Uma equipe de 50 pesquisadores europeus realizou um estudo teórico-prático para demonstrar - através de mais de 350 mil lançamentos de moedas, cerca de 7 mil vezes por pesquisador - que quando se lança uma moeda, esta tende a cair no mesmo lado em que foi lançada... 51% das vezes!

Química: aqui os vermes bêbados, ali os sóbrios

Pesquisadores da Universidade de Amsterdã analisaram “a velocidade do transporte convectivo de polímeros [macromoléculas em cadeia]” de vermes, devido às suas estruturas semelhantes. Para fazer isso, eles fizeram com que os vermes encontrassem a saída para um labirinto. Alguns vermes foram embebidos em uma solução de etanol a 5% e outros não.

Prêmio igNobel para pesquisa sobre vermes bêbados
Professor Sander Woutersen, que recebeu o IgNobel por usar cromatografia para separar vermes bêbados de vermes sóbrios, na cerimônia de premiação em 12 de setembro de 2024.

A conclusão foi que os vermes embriagados na solução se moviam mais devagar e chegavam 50 segundos depois dos vermes sóbrios.

Demografia: viver 100 anos nem sempre é “viver” 100 anos

Saul Justin Newman, da Universidade de Oxford, descobriu que muitas das pessoas famosas por terem mais de 100 anos viviam em lugares com registros demográficos terríveis, vinham de áreas pobres e de difícil acesso, com altos índices de criminalidade, baixa expectativa de vida e, em geral, baixa qualidade dos cuidados de saúde. A maioria dos super centenários não é assim, pois vive em locais onde muitas vezes não é fácil encontrar certidões de nascimento.
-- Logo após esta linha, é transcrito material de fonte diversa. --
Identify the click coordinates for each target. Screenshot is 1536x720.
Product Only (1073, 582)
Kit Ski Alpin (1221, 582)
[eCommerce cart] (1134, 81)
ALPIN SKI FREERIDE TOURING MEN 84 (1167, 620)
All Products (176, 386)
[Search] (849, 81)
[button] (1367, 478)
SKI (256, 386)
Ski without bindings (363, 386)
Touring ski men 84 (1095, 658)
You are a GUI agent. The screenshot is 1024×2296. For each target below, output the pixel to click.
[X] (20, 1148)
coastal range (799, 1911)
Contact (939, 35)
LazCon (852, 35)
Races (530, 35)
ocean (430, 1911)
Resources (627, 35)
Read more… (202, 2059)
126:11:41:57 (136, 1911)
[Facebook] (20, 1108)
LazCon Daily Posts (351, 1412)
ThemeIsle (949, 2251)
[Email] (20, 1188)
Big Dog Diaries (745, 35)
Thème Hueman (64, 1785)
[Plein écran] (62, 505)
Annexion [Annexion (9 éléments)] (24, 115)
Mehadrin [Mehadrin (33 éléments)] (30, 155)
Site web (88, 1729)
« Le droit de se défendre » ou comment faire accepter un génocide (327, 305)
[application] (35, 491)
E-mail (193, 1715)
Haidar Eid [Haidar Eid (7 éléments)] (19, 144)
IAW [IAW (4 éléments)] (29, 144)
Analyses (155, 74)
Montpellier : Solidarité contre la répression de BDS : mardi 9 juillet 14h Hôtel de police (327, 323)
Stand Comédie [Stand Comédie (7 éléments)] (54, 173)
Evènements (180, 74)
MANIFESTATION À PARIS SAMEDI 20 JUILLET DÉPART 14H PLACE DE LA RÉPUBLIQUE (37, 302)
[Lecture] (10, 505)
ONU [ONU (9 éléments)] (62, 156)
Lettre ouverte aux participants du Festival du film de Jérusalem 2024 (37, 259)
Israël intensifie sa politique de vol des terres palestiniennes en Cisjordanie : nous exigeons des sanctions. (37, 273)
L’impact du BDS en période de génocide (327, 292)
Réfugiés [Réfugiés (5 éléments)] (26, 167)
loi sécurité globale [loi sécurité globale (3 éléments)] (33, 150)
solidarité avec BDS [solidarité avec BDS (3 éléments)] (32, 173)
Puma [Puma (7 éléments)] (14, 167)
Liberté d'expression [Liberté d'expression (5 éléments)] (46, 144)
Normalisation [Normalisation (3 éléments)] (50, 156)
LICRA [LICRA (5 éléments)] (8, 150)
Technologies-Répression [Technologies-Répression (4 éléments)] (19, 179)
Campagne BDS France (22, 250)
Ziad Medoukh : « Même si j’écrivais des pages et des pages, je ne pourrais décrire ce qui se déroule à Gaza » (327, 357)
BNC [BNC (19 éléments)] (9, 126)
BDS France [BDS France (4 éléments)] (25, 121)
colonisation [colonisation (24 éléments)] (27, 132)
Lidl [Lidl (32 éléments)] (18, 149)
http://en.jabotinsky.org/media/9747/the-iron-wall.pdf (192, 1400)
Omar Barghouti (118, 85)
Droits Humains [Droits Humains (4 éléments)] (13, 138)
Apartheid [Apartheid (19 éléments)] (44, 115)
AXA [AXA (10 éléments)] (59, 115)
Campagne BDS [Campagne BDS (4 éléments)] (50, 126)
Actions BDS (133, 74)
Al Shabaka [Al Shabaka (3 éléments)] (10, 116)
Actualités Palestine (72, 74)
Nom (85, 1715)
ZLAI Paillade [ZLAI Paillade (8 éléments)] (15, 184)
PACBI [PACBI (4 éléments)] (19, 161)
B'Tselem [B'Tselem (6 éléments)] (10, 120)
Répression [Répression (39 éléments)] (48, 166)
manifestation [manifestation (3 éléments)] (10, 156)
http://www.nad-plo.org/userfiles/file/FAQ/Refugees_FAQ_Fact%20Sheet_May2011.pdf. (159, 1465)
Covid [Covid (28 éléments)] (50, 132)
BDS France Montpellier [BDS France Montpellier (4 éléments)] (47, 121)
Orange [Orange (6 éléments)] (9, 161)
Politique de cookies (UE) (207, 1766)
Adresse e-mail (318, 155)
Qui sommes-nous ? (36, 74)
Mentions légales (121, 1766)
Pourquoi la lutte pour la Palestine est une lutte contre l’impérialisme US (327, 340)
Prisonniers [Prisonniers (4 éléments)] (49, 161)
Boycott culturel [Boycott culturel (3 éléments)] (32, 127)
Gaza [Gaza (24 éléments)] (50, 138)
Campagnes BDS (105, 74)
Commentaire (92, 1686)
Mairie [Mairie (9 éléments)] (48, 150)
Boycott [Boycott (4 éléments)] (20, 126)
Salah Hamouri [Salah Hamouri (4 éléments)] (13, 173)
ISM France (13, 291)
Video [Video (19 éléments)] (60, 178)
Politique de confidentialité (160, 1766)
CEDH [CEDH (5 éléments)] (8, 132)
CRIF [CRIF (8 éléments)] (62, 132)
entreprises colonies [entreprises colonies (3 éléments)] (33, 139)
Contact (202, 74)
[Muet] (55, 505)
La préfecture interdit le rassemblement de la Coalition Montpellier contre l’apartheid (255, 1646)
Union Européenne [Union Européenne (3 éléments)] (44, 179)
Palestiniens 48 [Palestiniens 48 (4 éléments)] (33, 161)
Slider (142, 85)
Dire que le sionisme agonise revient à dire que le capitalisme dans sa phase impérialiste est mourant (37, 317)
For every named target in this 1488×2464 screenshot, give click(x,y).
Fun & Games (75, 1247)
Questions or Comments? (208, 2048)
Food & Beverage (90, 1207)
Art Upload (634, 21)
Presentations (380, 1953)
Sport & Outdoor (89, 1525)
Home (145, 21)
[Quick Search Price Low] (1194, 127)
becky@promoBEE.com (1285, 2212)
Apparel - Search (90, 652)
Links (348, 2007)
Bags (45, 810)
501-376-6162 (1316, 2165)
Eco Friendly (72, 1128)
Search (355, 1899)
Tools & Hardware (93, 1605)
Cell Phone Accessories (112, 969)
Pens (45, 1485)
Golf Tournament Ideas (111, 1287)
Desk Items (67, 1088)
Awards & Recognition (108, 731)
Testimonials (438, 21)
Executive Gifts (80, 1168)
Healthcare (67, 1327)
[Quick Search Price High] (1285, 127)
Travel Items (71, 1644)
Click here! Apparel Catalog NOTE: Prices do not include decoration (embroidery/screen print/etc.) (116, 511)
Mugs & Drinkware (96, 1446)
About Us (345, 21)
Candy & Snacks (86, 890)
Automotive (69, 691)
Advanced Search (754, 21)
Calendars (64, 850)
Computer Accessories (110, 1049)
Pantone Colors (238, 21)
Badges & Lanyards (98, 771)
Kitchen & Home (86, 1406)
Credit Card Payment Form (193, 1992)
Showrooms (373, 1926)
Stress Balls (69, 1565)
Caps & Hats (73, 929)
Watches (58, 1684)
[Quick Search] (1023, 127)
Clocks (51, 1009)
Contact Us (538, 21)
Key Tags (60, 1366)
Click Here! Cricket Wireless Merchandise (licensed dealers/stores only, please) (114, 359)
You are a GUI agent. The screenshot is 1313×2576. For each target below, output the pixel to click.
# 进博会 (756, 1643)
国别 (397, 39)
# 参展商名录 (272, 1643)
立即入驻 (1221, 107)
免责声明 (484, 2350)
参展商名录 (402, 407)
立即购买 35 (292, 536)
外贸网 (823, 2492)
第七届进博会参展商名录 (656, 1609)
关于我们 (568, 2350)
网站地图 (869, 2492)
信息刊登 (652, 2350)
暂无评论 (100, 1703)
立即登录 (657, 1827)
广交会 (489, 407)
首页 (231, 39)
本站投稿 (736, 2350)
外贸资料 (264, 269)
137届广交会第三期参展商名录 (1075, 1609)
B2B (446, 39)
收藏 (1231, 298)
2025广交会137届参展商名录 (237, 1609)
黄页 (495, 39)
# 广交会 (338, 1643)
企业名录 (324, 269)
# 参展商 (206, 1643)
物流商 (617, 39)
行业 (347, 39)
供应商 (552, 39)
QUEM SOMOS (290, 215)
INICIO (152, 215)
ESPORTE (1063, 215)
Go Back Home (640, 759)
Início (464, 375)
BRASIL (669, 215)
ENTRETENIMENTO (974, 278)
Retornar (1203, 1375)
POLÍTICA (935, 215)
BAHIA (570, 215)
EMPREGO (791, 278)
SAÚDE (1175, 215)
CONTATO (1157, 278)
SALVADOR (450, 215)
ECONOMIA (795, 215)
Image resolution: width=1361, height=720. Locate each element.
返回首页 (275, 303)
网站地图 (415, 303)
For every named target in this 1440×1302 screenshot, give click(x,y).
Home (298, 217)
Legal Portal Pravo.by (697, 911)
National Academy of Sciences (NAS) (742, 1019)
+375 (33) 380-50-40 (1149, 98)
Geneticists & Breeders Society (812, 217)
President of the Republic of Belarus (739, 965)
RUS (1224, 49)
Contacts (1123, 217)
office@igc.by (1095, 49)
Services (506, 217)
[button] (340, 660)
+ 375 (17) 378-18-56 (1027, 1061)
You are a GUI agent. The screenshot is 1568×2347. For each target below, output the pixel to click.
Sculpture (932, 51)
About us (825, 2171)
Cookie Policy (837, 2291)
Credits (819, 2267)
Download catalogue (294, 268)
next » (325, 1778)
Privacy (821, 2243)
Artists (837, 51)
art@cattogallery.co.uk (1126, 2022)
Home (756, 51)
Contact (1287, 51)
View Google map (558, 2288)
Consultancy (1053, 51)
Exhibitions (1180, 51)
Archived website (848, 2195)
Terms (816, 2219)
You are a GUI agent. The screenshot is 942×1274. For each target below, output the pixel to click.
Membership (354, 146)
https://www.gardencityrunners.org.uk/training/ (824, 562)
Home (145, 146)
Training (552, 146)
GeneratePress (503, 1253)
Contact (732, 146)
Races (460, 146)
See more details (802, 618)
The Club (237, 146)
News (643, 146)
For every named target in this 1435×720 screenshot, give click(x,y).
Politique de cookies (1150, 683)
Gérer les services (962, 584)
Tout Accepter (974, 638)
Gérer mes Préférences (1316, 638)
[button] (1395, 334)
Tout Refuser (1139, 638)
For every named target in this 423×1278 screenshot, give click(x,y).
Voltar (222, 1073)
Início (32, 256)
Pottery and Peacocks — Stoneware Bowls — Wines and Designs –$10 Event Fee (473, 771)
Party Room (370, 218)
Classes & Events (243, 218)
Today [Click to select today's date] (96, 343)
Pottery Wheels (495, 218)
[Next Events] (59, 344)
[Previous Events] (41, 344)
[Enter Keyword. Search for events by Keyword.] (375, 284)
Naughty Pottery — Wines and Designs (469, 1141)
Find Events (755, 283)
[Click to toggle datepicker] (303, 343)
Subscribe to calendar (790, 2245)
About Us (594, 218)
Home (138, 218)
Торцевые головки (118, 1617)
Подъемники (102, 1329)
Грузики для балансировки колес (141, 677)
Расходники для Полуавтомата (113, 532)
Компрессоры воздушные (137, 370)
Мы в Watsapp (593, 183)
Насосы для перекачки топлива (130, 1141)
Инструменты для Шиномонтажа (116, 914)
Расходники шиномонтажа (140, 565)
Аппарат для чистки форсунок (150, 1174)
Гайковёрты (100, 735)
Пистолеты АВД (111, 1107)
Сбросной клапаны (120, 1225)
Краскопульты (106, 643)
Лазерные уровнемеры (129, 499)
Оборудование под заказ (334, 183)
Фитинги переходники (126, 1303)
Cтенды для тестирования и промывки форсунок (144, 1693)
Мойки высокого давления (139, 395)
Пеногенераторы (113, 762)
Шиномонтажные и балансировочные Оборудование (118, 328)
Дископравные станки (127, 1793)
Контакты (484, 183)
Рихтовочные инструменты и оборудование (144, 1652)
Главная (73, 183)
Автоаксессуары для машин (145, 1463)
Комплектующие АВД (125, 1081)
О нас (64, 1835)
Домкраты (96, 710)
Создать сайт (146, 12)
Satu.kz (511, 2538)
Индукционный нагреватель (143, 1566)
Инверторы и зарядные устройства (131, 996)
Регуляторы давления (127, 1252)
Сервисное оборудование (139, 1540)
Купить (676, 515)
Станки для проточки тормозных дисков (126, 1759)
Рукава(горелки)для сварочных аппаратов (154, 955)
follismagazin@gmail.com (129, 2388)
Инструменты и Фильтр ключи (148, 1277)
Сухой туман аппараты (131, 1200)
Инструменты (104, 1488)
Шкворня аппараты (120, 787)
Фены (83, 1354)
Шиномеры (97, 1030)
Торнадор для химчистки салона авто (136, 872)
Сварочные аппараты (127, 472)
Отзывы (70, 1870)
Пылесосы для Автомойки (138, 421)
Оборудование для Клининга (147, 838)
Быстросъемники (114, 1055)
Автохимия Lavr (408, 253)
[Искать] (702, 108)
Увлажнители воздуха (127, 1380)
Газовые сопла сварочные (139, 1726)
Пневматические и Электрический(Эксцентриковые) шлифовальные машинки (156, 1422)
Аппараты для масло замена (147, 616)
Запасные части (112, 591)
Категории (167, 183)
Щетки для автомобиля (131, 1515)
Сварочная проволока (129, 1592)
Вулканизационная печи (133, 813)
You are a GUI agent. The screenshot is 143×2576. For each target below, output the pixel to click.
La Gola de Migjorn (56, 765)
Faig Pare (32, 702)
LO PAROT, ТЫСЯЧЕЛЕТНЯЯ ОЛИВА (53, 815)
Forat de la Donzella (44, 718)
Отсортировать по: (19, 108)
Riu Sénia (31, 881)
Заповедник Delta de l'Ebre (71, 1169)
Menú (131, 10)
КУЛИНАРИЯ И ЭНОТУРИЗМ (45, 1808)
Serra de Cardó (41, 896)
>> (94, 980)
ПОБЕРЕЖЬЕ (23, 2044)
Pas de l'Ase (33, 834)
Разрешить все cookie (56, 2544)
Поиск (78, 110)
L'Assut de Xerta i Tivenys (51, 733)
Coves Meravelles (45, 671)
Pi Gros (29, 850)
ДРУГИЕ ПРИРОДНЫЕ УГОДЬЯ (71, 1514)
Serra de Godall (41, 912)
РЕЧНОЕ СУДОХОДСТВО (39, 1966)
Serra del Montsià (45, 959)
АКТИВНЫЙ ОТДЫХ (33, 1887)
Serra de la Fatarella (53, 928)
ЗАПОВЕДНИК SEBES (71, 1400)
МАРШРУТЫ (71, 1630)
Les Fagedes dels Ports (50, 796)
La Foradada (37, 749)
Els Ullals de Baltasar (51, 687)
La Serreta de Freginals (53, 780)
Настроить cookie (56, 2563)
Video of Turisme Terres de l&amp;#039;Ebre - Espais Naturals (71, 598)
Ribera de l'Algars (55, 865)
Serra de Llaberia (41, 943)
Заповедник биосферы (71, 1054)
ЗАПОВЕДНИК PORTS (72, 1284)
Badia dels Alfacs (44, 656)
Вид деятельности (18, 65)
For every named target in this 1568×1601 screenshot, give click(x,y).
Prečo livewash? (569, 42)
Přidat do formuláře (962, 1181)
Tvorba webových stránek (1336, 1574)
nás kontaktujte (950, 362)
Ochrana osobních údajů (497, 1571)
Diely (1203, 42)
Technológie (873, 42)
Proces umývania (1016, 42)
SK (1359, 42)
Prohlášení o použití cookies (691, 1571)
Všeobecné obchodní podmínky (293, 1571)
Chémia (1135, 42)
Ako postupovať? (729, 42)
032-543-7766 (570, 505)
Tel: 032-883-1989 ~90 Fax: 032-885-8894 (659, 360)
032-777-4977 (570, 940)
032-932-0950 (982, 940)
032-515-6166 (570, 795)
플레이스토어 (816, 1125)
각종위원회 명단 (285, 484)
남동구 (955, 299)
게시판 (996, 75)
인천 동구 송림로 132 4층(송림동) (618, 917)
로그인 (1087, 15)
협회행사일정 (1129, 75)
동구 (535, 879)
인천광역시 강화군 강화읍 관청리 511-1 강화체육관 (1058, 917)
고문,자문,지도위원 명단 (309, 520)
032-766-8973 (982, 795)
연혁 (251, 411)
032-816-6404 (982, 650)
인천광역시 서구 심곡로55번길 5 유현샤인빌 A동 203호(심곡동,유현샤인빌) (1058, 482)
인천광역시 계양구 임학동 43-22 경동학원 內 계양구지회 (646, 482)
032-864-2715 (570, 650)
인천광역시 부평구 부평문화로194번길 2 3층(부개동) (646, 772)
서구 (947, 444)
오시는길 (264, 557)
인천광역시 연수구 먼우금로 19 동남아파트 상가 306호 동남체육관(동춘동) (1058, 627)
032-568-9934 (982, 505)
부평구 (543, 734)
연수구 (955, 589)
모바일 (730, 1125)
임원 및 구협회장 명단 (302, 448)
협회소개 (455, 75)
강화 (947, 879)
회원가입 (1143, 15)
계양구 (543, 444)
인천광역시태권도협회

Biologia: assustando vacas com gatos e sacos de papel

Em 1941, Fordyce Ely e William E. Petersen publicaram um artigo explicando como e quando as vacas expelem leite. Para determinar isso, eles assustaram as vacas colocando um gato nas costas delas e depois explodindo sacos de papel próximos, repetidamente por 2 minutos, tentando ver como isso afetava a produção de leite da vaca. Os netos e filhos dos pesquisadores compareceram para receber o prêmio.

Prêmio IgNobel 2024
Na cerimônia onde é premiada a ciência que faz rir e pensar, cada vencedor recebe 100 bilhões de dólares, em um bilhete obsoleto dado pelo Banco do Zimbabué.

Em duas ocasiões, pesquisadores argentinos receberam o Prêmio IgNobel: em 2007, Patricia Agostino, Santiago Plano e Diego Golombek receberam o Prêmio Aviação, pela descoberta de que o viagra ajuda a recuperar do jetlag em hamsters. E em 2022, uma equipe de pesquisadores da Argentina, Espanha, Colômbia, Chile, Estados Unidos e China recebeu o Prêmio de Comunicação por estudar as atividades mentais de pessoas especialistas em falar ao contrário.

Este ano, os dez ganhadores do Prêmio IgNobel receberam uma nota obsoleta de dez trilhões de dólares do Banco do Zimbábue (que pode ser comprada por 22 dólares no eBay) e uma “caixa transparente” com objetos ligados à “Lei de Murphy”, que foi o tema deste cerimônia do ano. E como tudo que pode dar errado vai dar errado, os apresentadores disseram que faltavam alguns itens da caixa e que a caixa que os continha era “quase impossível de abrir”.